Caterpillar: A Pure-MLP Architecture with Shifted-Pillars-Concatenation

Read original: arXiv:2305.17644 - Published 9/11/2024 by Jin Sun, Xiaoshuang Shi, Zhiyuan Wang, Kaidi Xu, Heng Tao Shen, Xiaofeng Zhu

🖼️

Overview

Modeling in computer vision has evolved to use multilayer perceptrons (MLPs).
Vision MLPs lack the ability to model local features, which is typically addressed by combining them with convolutional layers.
Convolution also has drawbacks, such as redundancy and lower parallel computation due to the sliding window scheme.
This paper proposes a new MLP module called Shifted-Pillars-Concatenation (SPC) to address these issues.

Plain English Explanation

The paper explains how modern computer vision models have moved from using traditional convolutional neural networks (CNNs) to using multilayer perceptrons (MLPs). However, one downside of using pure MLPs for vision tasks is that they lack the ability to capture local spatial relationships in the input data, which is an important capability for tasks like image classification.
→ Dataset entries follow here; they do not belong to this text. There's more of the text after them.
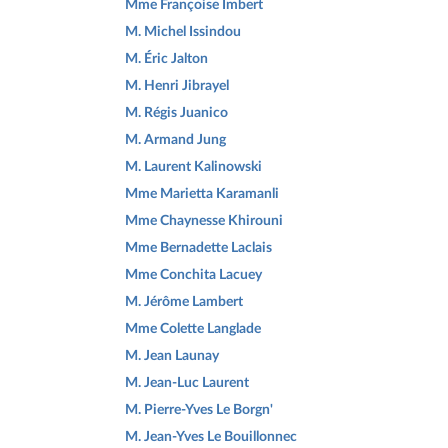
Mme Françoise Imbert
M. Michel Issindou
M. Éric Jalton
M. Henri Jibrayel
M. Régis Juanico
M. Armand Jung
M. Laurent Kalinowski
Mme Marietta Karamanli
Mme Chaynesse Khirouni
Mme Bernadette Laclais
Mme Conchita Lacuey
M. Jérôme Lambert
Mme Colette Langlade
M. Jean Launay
M. Jean-Luc Laurent
M. Pierre-Yves Le Borgn'
M. Jean-Yves Le Bouillonnec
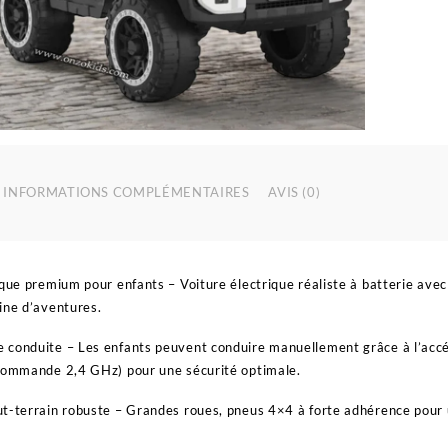
INFORMATIONS COMPLÉMENTAIRES
AVIS (0)
ique premium pour enfants – Voiture électrique réaliste à batterie av
ine d’aventures.
conduite – Les enfants peuvent conduire manuellement grâce à l’accélé
écommande 2,4 GHz) pour une sécurité optimale.
t-terrain robuste – Grandes roues, pneus 4×4 à forte adhérence pour un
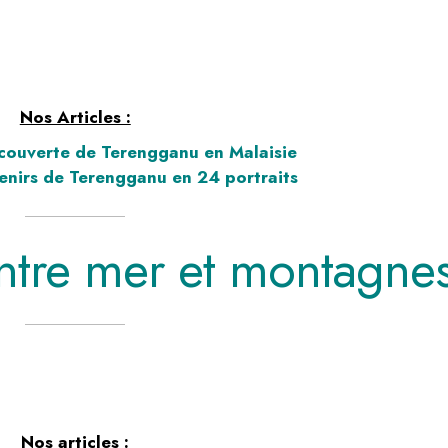
Nos Articles :
écouverte de Terengganu en Malaisie
venirs de Terengganu en 24 portraits
ntre mer et montagne
Nos articles :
To address this, the researchers propose a new MLP module called Shifted-Pillars-Concatenation (SPC). SPC works by first generating four "shifted" versions of the input image, each shifted in a different direction. It then applies linear transformations to these shifted versions and concatenates the results to aggregate local features.

The researchers show that this SPC module provides superior local modeling power compared to traditional convolutional layers, while also being more parallelizable and efficient. They then build a pure-MLP architecture called "Caterpillar" by replacing the convolutional layers in a hybrid model with the SPC module. Extensive experiments demonstrate that Caterpillar achieves excellent performance on both small-scale and large-scale image classification benchmarks, with the added benefits of remarkable scalability and transferability.

Technical Explanation

The paper proposes a new MLP module called Shifted-Pillars-Concatenation (SPC) to address the local modeling limitations of traditional vision MLPs. SPC consists of two key steps:

Pillars-Shift: This step generates four neighboring feature maps by shifting the input image along the four cardinal directions (up, down, left, right).
Pillars-Concatenation: This step applies linear transformations to the shifted feature maps and concatenates the results to aggregate local features.
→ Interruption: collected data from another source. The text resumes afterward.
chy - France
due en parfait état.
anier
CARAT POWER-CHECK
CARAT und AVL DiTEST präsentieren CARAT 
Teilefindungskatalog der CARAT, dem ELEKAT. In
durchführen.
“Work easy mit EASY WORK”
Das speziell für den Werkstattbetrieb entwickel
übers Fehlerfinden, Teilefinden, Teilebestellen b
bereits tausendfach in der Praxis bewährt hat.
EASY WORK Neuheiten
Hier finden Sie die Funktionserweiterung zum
By incorporating this SPC module, the researchers build a pure-MLP architecture called "Caterpillar" that replaces the convolutional layers in a hybrid model (sMLPNet) with the SPC module. Extensive experiments on both small-scale and ImageNet-1k classification benchmarks demonstrate that Caterpillar achieves excellent performance, with remarkable scalability and transfer capability.

Critical Analysis

The paper presents a novel approach to improving the local modeling capabilities of vision MLPs, which is a critical limitation of these models. The proposed Shifted-Pillars-Concatenation (SPC) module is a clever and relatively simple solution that effectively captures local spatial relationships without the drawbacks of traditional convolutional layers.
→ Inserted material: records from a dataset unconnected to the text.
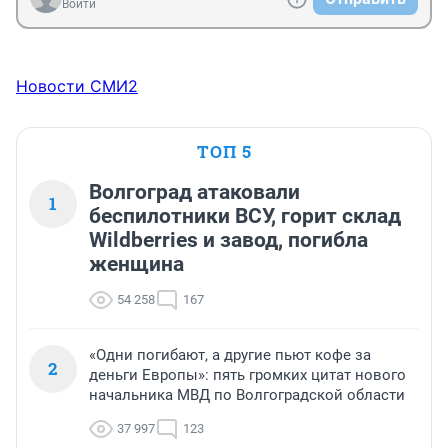
Войти
Новости СМИ2
ТОП 5
Волгоград атаковали
1
беспилотники ВСУ, горит склад
Wildberries и завод, погибла
женщина
54 258
167
«Одни погибают, а другие пьют кофе за
2
деньги Европы»: пять громких цитат нового
начальника МВД по Волгоградской области
37 997
123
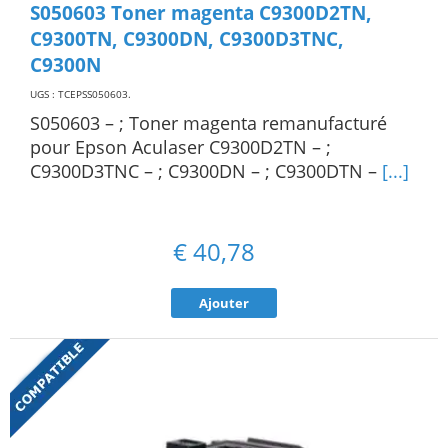
S050603 Toner magenta C9300D2TN,
C9300TN, C9300DN, C9300D3TNC,
C9300N
UGS : TCEPSS050603
.
S050603 – ; Toner magenta remanufacturé
pour Epson Aculaser C9300D2TN – ;
C9300D3TNC – ; C9300DN – ; C9300DTN –
[...]
€
40,78
Ajouter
However, the paper does not provide a detailed analysis of the computational and memory efficiency of the SPC module compared to convolutional layers. While the researchers claim that SPC is more parallelizable, they do not quantify the potential speedups or memory savings. Additionally, the paper does not explore the limitations of the SPC module, such as its ability to model long-range dependencies or its performance on more complex vision tasks beyond classification.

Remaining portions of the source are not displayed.